A new artificial intelligence tool called Ithaca in honor of the mythical Hellenic island, homeland of the hero Ulises, and developed by an international team of researchers was finally able to resolve this dispute. For example, the famous decree of Chalcis, kept in the Acropolis Museum, which contains an oath of loyalty made by the city of the island of Euboea to Athens, has been dated to 420 BC. while the decree of Kleinias, which regulated the collection of tributes throughout the Athenian Empire, has been dated to a very similar date, 421 BC. These discoveries delay the publication of the texts by more than twenty years.

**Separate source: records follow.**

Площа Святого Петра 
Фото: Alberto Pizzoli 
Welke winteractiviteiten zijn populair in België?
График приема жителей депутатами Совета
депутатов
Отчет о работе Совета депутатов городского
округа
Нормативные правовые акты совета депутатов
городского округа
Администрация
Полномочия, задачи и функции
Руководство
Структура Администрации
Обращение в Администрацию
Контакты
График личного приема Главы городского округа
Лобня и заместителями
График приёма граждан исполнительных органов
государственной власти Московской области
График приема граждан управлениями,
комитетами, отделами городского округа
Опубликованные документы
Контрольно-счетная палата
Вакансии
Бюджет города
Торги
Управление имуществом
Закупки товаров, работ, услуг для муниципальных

Ithaca is a deep neural network developed to simultaneously perform the tasks of restoration of texts of ancient Greece – originally inscribed on stone and in many cases fragmented and incomplete – and geographical and chronological cartography. The system was built around a large database of almost 200,000 engraved inscriptions in the Greek language throughout the Mediterranean between the 6th century BC and the 5th century AD.

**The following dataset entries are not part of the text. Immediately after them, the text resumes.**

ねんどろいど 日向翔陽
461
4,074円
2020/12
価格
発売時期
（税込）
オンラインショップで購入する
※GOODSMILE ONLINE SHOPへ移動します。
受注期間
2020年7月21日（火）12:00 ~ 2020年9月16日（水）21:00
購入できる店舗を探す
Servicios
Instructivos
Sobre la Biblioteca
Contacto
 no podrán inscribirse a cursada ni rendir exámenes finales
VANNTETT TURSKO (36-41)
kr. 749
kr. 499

As detailed in an article published in Nature the tool’s developers, led by Yannis Assailfrom the British company DeepMind, and Thea Sommerschield, from the University of Venice, “Ithaca can uncover epigraphic motifs on an unprecedented scale and in unprecedented detail.” For the reconstruction of fragmentary texts, the machine offers researchers the twenty most probable predictions. As for chronological dating, the program divides all dates between 800 BC. AD and 800 AD. map and a bar graph.
The main conclusion of the experiment carried out by the researchers ensures that Ithaca’s accuracy is 62% when it comes to restoring damaged texts independently, a figure that rises to 72% when manipulated by a historian specialized in the epigraphy of ancient Greece. Its success in locating the place of origin of the inscriptions has been dated one point less.
Correct the mistakes
The potential of the tool seems indisputable. It is not a question of displacing the conscientious work of academics, but of strengthening it so that one can constantly reassess the knowledge of history, according to Charlotte Rouche, from the Classics Department of King’s College London. A new word or phrase can provide relevant data to shed light on questions of domestic life, politics or economics.
“One of the priorities of our interdisciplinary team was to make the Ithaca results interpretable by historians: instead of providing a single result, we propose various prediction hypotheses and we visualize model certainty in a distribution,” Assael told SINC. “At the same time, we present which words contributed the most to a specific prediction. These visualizations allow experts to use their contextual information to choose the production or a more appropriate result, thus being able to shed light on unexplored historical knowledge”
Many inscriptions that have survived to this day, a source of basic information for the study of past civilizations, have been lost in whole or in part over the centuries. Besides the obvious illegibility of the incomplete documents, it is impossible to date many of these texts because they do not contain any organic material that would make radiocarbon analysis possible. The aforementioned decrees from Athens from the middle of the 5th century BC are a good example of what can be achieved with this algorithm.
“The fact that Ithaca was formed on the largest available data set of Greek epigraphic texts [el corpus del Packard Humanities Institute de Santa Clarita, en California, o el Lexicon of Greek Personal Names de la Universidad de Oxford] makes possible challenge or overcome individual biases or, indeed, errors in the existing scientific tradition, despite the fact that the dataset in question is originally based on scientific accumulation.
This program focused on ancient Greek texts due to the wide variety of content and contexts of the epigraphic record and access to a digitized corpus. “Ithaka is the first model of epigraphic attribution and restoration of its kind”, conclude the researchers, while emphasizing its usefulness for other disciplines that study past writing, such as papyrology or numismatics. The most similar project is Pythia, made in 2019 by the same team, another algorithm for reconstructing the remains of classical epigraphy. Artificial intelligence challenges our knowledge of history.